Se mi posso permettere un consiglio: sorrida di più e, magari, qualche volta, arrivo addirittura a ridere; agli italiani questo piace, guardi come viene amato il nostro premier Renzi che ride quasi in continuazione quando è davanti alle telecamere.
Ci siamo ritrovati ad avere un democristiano di vecchia data al potere in alternanza al potere della sinistra del premier Renzi e del partito democratico; Ed anche questo dell’alternanza al potere è una delle tante finzioni di cui si nutre la democrazia, e questo appare particolarmente evidente nei sistemi bipolari o bipartitici, soprattutto oggi, in una società senza più classi, composta da un indifferenziato ceto medio e dove, dopo la caduta del comunismo ”storico”, tutti i partirti, a parte qualche eccezione senza rilievo, sono a favore di quel libero mercato che, insieme al modello industriale + il meccanismo reale che detta le condizioni della nostra esistenza, i nostri  stili e ritmi di vita e di cui la democrazia e solo l’involucro legittimante, la carta più o meno luccicante che ricopre questa caramella avvelenata.

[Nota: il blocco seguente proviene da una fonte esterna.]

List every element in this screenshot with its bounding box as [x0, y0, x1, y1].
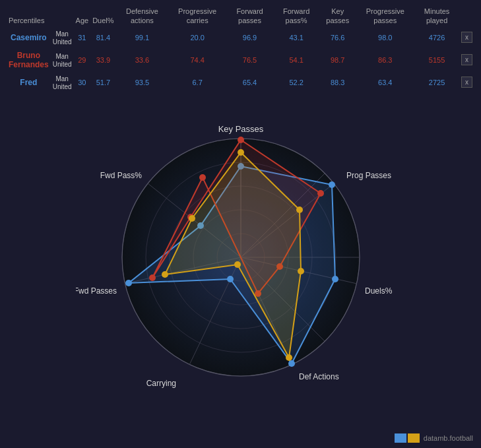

In mancanza di vere alternative questo enorme ceto medio si divide fra destra e sinistra con la stessa razionalità conm cui si tifa Roma invece che Lazio, oppure Milan o Inter..
E quando il cosiddetto popolo della sinistra (o della destra) scende in piazza per festeggiare qualche vittoria elettorale, ballando, cantando saltando, agitandosi esaltandosi, è particolarmente patetico perché i vantaggi che trae da quella vittoria sono puramente immaginati o, nella migliore delle ipotesi, sentimentali, mentre i ricavi reali  vanno non a quegli spettatori illusi ma a chi sta  giocando la partita del potere (che comprende anche l’elezione del Presidente della Repubblica).
Ad ogni tornata elettorale c’è un solo sconfitto sicuro, che non è la fazione che l’ha perduta ma proprio quel popolo festante insieme a quell’altro che è rimasto a casa a masticare amaro per le stesse irragionevoli ragioni per cui l’altro è sceso in [...]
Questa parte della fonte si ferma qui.